Department of Pharmacy and Pharmaceutical Technology, Faculty of Pharmacy, University of Santiago de Compostela, Santiago de Compostela, Spain.
Drug Dev Ind Pharm. 2013 Jul;39(7):1107-12. doi: 10.3109/03639045.2012.713363. Epub 2012 Aug 31.

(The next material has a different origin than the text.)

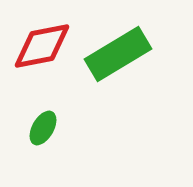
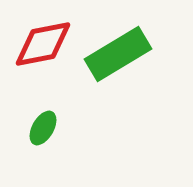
red diamond: moved 1 px right, 2 px up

Particles composed of 90:10 or 80:20 mixtures of the hyperbranched poly(esteramide) Hybrane S1200 and the poorly water-soluble drug hydrochlorothiazide were produced by hot melt extrusion at maximum temperatures of 90°C without any need for addition of a plasticizer. In dissolution rate assays in USP 29 apparatus II, particles of the smallest size category (<250 µm) containing 10% of hydrochlorothiazide released 95% of their load within 5 min. This fast release is attributed to the combination of the high solubility of Hybrane S1200, the dispersion of the drug in non-crystalline form in the polymer matrix (attested to by the results of powder X-ray diffractometry, and scanning electron microscopy), and to the fact that the main interaction between drug and polymer is through hydrogen bonds (attested to by ATR-IR difference spectra).
采用热熔挤出法,在最高温度为 90°C 的条件下,无需添加增塑剂,即可将 90:10 或 80:20 的超支化聚酯酰胺 Hybrane S1200 与难溶性药物氢氯噻嗪组成的颗粒制备出来。在 USP 29 仪器 II 中的溶出速率试验中,载药量为 10%的最小粒径 (<250 µm) 的颗粒在 5 min 内释放了 95%的药物。这种快速释放归因于 Hybrane S1200 的高溶解度、药物以无定形形式分散在聚合物基质中的特性(粉末 X 射线衍射和扫描电子显微镜的结果可以证明),以及药物和聚合物之间的主要相互作用是通过氢键(ATR-IR 差谱可以证明)。